Cinderblack. Mer had sent him up the mountain to find the dark berries of the cindervine for the priests. They needed the cinderblack for their inks, for the magic that they hoped would help turn the fortunes of war. With it they tattooed sigils of strength and stamina into the flesh of the warriors and their dragon mounts. The science was young but promising; the staying power of the cinderblack inks allowed for greater complexity and nuance.
Daen wasn’t a warrior, he was an acolyte of the temple, and they didn’t fight. Most acolytes assisted the priests who graved the sigils onto the skin of those who fought. They tended their wounds, or delivered them to their pyres on the rare occasion when their bodies made it home. He knew war, if only from a distance, from seeing its aftereffects: the broken, the dismembered, the maimed who’d returned on their dying beasts; the grieving wives and mothers, the wailing children…
Daen’s task as Mer’s acolyte—one of four—was markedly different. As the Keeper of Memory, Mer had dedicated his life to preservation of the city’s long history. Daen studied in Mer’s library, and hoped to be his successor. Already the entire history of Cinvat resided in Daen’s head, after years of hard study and drill and rote memorization. He knew the name of every man who had fallen, every dragon mount that failed to return. He committed every one to memory, scribed each into a record book that he kept with him at all times—
He sat up straighter in panic—where was his record?
Daen untangled the blanket from his legs and jumped to his feet.
His basket nestled in the elbow of a tree root, empty of all but his meager food supply. Foolish! I must have kicked it in my sleep and sent it rolling. His toothscrub and pens lay nearby. The box containing his flint and steel had spilled into a puddle.
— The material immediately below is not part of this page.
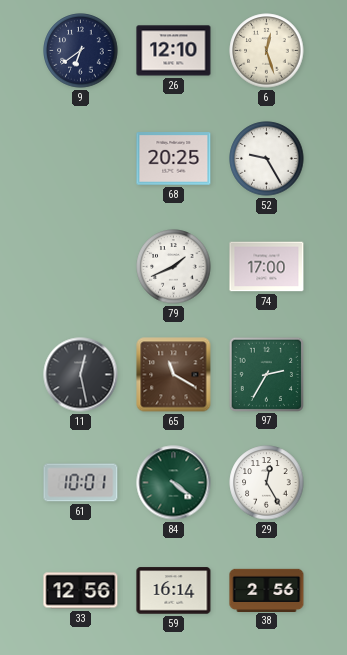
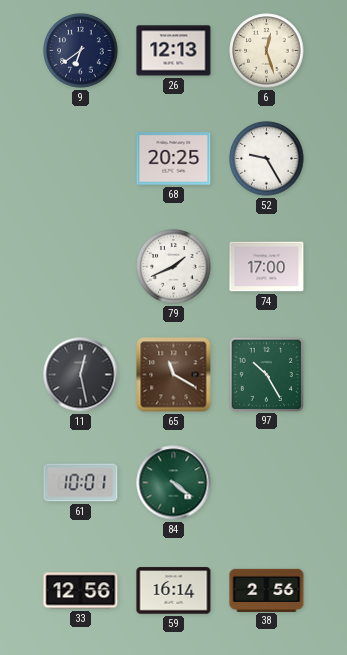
26: 12:10 -> 12:13
97: 2:35 -> 10:25
29: 12:25 -> none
A fine Keeper of Memory he would be one day; he couldn’t even keep track of his most important possession! He imagined his master’s scornful rant, felt the sharp crack of the old man’s hand on the back of his head. He was Mer’s best student; he knew that. But he couldn’t lose his first record book in the mountains—his very first personal entry into the great Library of Cinvat. That would be disaster.
He scanned about quickly, shook out his blanket, raked through wet grass with his hands. It wasn’t here. His search became frantic. Not under the bushes, not in the puddle. Could it have landed in his fire? With sinking stomach he poked at it, but the wood wasn’t even completely burned. Surely a piece of the book would remain if it had. At last he picked up his basket, and there between the tree root and a hummock of moss lay the small, leather-bound book. With a sigh of relief, he brushed it off and held it to his chest. When his heart stopped pounding he kissed the book and stuck it in his tunic.
Taking a deep breath, he shrugged off his shame at panicking and acting like a child.
Cinderblack. The very thought of berries made his belly grumble. On Waeges’ Day, the autumnal equinox, there would be autumn berries everywhere—but the cinderblack were rare, and not for eating. He pulled a knotted cloth out of his basket and opened it. Less than half a loaf of his waybread remained, and the cheese was gone. Unhappily, he broke off a small knob of bread and bound the rest up again. Water shouldn’t be hard to come by, but he would wait to drink until he found a stream where he could refill his waterskin.
Daen slid the straps of the basket over his shoulders. It bounced lightly on his back. Too lightly. Don’t return until your basket is full, Mer had told him.
He set out.
This late in the season, cinderblack would be hard to find. He’d found none on the southern exposures of the nearest slopes, so he set a course along a ridge for the next mountain southward, hoping for success on its north face where cooler temperatures and limited light delayed the harvest.
Light glimmered in wan diffusion, the sun little more than a patch in the fog. Soon, Daen realized that he was lost, but he maintained his southern path. Pine trees replaced ash and birch and oak, moss gave way to grass, dirt to stony outcroppings. He knew he’d gained altitude.